# Homework Help: Probability and Mathematica

Tags:
1. Oct 1, 2016

### BennyT

1. The problem statement, all variables and given/known data
The problem I'm having involves looking for a specific formula for the probability of matching a deck of playing cards via the result of a shuffle. I want to know how many times I must shuffle for the probability of the shuffle matching one of the past resulting decks to be at least 50%.

2. Relevant equations
At first, I considered the binomial equation, but because each shuffle introduces a new deck to compare subsequent shuffles to I found myself at a loss. So the equation I have examined is
P=1-(1-p)^n

3. The attempt at a solution
I thought about the probabilities step-wise looking for a pattern. For example, say I do the same with a 32 sided dice. At first, I choose any side to be the one I am looking for a match. So in one roll, the probability of rolling a match is 1/32. But in two rolls, it would be (1/32)+(31/32)(2/32), because it assumes 31 out of 32 times I need to reroll, but now I have two sides I will consider a success. For 3 rolls, it would be (1/32)+(31/32)(2/32)+(31/32)(31/32)(3/32)? Correct? I just don't know whether my take on probability is correct and would love any comment.

2. Oct 1, 2016

### haruspex

You are on the right track, but there is a mistake in the last term. What is the probability that none of the first three matched?
But this sequential approach is tough. It is easier if you ask instead, given n trials, in how many ways can they all produce different results.

3. Oct 1, 2016

### andrewkirk

The problem statement is ambiguous.

What I think you meant to ask is

'How many shuffles must there be for there to be at least a 50% probability that at least two of the card orderings are identical?'

This is the same as the birthday problem, but replacing 365 by 52. That link should tell you how to solve it. Post back here if you have trouble. A little care is needed, to notice that the number of different card orders is one more than the number of shuffles.

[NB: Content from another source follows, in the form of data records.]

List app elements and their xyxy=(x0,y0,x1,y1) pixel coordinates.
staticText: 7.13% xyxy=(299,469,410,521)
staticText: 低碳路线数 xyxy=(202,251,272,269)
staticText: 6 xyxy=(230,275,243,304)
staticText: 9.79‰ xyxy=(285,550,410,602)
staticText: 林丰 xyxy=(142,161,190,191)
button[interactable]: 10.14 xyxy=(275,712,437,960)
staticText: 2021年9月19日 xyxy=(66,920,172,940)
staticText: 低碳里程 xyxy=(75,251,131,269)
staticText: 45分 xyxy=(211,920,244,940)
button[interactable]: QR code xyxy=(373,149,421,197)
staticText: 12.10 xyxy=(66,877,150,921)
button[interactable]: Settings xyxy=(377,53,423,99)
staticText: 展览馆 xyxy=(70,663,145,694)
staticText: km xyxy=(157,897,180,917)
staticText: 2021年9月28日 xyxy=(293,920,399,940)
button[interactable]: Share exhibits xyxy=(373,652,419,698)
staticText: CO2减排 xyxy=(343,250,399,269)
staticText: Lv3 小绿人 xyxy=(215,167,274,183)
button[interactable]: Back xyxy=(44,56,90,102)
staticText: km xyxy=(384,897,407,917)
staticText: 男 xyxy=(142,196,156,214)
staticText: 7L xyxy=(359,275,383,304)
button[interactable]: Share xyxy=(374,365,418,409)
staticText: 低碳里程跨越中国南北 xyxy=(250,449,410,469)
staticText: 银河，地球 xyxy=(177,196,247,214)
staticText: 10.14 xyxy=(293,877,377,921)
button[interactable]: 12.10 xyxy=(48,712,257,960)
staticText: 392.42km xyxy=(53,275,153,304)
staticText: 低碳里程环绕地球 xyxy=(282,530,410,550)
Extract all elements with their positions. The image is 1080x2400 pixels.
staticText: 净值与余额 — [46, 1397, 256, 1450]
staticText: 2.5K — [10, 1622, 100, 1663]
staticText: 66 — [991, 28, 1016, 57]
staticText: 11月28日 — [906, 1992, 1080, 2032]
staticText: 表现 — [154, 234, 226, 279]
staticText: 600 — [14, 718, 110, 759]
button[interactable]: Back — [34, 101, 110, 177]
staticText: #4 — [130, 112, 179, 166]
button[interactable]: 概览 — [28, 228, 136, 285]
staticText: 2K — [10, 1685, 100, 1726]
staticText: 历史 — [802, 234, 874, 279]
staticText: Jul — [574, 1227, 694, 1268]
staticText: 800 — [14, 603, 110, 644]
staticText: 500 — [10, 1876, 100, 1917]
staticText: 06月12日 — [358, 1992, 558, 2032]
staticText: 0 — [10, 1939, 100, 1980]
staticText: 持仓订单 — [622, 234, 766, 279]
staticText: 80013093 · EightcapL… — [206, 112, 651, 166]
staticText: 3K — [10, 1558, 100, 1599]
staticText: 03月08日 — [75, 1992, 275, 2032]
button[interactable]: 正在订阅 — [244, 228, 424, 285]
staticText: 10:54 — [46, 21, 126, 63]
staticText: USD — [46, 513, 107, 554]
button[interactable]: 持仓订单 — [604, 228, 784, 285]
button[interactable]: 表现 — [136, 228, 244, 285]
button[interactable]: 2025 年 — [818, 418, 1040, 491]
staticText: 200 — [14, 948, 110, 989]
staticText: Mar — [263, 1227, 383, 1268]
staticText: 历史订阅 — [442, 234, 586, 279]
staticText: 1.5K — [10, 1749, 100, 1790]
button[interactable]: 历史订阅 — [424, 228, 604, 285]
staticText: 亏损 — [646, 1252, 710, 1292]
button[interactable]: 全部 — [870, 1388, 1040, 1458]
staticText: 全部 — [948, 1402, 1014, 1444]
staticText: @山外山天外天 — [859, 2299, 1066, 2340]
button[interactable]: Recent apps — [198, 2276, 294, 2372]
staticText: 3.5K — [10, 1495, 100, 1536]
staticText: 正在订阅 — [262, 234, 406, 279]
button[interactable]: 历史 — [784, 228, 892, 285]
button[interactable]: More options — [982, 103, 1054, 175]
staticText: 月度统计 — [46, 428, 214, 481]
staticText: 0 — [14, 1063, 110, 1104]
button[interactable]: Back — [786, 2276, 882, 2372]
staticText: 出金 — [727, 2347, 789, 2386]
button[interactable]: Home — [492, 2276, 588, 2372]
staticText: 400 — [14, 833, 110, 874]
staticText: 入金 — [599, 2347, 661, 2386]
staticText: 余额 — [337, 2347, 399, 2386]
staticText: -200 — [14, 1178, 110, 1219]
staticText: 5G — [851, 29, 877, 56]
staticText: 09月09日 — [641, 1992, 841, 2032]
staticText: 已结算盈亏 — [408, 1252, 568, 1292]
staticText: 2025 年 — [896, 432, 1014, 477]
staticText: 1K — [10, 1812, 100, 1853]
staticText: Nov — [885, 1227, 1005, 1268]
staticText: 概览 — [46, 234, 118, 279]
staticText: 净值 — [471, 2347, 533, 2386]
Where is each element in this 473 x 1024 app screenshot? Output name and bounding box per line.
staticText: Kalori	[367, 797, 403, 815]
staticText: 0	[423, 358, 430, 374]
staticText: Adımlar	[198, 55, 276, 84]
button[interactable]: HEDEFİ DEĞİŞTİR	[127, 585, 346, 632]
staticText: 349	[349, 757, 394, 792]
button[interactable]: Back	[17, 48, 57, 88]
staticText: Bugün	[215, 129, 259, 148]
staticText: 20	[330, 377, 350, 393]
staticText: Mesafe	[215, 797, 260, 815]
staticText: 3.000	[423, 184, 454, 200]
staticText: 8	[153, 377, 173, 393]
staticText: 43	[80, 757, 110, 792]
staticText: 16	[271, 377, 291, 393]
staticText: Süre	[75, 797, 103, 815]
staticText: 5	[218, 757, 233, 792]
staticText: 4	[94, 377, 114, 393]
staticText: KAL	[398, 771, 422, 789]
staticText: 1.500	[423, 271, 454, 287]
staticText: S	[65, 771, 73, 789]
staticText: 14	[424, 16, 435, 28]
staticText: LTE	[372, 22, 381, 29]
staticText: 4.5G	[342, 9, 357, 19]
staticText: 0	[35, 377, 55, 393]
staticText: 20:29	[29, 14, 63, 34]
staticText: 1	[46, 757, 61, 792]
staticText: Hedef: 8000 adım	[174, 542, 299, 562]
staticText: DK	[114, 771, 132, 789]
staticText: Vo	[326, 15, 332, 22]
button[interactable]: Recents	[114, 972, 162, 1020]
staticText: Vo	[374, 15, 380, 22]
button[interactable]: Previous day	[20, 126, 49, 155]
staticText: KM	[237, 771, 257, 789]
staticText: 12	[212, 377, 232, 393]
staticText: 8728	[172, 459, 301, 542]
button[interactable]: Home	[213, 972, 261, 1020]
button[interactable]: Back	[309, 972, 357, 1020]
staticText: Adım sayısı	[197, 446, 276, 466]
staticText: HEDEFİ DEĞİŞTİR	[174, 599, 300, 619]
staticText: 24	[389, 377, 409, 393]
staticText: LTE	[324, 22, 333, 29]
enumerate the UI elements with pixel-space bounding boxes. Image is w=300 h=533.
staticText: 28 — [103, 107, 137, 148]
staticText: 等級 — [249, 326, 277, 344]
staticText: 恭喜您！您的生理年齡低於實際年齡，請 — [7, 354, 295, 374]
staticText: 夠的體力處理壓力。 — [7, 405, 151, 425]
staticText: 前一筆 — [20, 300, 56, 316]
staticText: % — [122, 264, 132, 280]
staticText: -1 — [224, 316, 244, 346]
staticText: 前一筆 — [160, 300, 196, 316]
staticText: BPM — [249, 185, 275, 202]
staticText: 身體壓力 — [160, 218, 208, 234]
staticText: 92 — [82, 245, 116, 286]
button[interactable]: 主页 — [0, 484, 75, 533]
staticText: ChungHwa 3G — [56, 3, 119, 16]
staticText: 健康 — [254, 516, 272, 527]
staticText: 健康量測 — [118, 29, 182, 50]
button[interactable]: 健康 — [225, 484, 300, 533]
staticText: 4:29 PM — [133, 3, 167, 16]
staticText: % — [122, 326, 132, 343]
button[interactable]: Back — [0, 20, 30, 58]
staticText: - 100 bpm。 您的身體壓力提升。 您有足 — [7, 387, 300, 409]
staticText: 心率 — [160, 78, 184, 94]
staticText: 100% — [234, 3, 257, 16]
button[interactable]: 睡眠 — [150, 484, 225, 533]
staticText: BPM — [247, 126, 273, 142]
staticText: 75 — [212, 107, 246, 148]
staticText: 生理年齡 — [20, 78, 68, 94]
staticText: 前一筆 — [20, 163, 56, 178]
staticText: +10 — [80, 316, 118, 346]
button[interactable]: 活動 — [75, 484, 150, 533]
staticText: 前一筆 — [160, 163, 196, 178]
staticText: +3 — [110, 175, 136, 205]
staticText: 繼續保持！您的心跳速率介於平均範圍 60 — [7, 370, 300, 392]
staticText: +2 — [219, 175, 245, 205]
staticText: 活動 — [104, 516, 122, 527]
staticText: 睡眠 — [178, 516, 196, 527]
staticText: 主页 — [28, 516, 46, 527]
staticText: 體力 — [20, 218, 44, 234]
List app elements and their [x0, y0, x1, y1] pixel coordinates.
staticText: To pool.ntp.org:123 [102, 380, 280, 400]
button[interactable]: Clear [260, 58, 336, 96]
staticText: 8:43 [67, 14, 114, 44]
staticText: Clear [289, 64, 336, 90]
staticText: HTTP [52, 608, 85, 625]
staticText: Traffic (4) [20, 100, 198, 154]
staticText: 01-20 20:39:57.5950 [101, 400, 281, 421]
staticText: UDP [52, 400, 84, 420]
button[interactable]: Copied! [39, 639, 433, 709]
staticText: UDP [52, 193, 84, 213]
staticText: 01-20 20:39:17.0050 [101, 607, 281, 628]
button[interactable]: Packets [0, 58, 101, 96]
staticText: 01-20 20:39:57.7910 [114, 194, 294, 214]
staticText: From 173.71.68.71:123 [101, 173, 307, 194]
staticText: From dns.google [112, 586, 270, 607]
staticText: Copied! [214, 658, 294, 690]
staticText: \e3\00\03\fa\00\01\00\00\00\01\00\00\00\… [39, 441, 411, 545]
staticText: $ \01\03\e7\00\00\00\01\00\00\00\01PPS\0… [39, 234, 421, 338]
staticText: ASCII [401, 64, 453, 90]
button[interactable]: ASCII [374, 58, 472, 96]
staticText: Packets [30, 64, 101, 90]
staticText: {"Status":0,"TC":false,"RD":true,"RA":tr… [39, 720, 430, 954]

The way you have written the problem is different though. You refer to the probability of 'the shuffle' matching a previous shuffle. That sounds like a reference to the latest shuffle. That is potentially a more complex question and needs more information in order to be well-posed. Depending on exactly what you mean it may involve stopping times and/or expected values. Just to give an idea of why it becomes more complex, note that the probability of the latest shuffle matching an earlier one depends not only on the number of shuffles so far, but also on how many of them were different. If we've done 100 shuffles and every time, by an amazing fluke, they came out the same, the probability of the next shuffle matching a previous order is 1/52!. On the other hand, if every one of the 101 orders is different, the probability is 101/52!.

Let me know if you didn't mean the birthday problem, and we can explore what it is that you are after.

4. Oct 1, 2016

### BennyT

I'm definitely going to give this a read. Thank you for your help.
To clarify, I'm looking to find the number of shuffles (with the assumption no successful deck match has been found prior) necessary so that the probability of subsequent shuffles matching any one of the unique combinations found in prior reorders of the deck is 50%. I'm sorry my question is so ambiguous, but I thought of it initally as having a deck order, then comparing a single shuffle to the order and including all the deck orders in a group to be compared to all subsequent shuffles but then summing the probability of each occurring event.

I used the dice example because I don't want to explicitly figure out the problem I am working on as it is entended to be homework, but I'm a bit more concerned about the way the odds add up.

For example, the probability of matching after one shuffle is 1/52!. But then for two shuffles, it means we have two orders to compare it to, which I thought would mean the probability of finding a match in two shuffles would be (1/52!)+(52!-1)/(52!)(2/52!) because it factors in the 52!-1 results one doesn't find a match and the new probability of 2/52! . I don't know if this thinking is correct, but then next term or shuffle probability is what has me most confused.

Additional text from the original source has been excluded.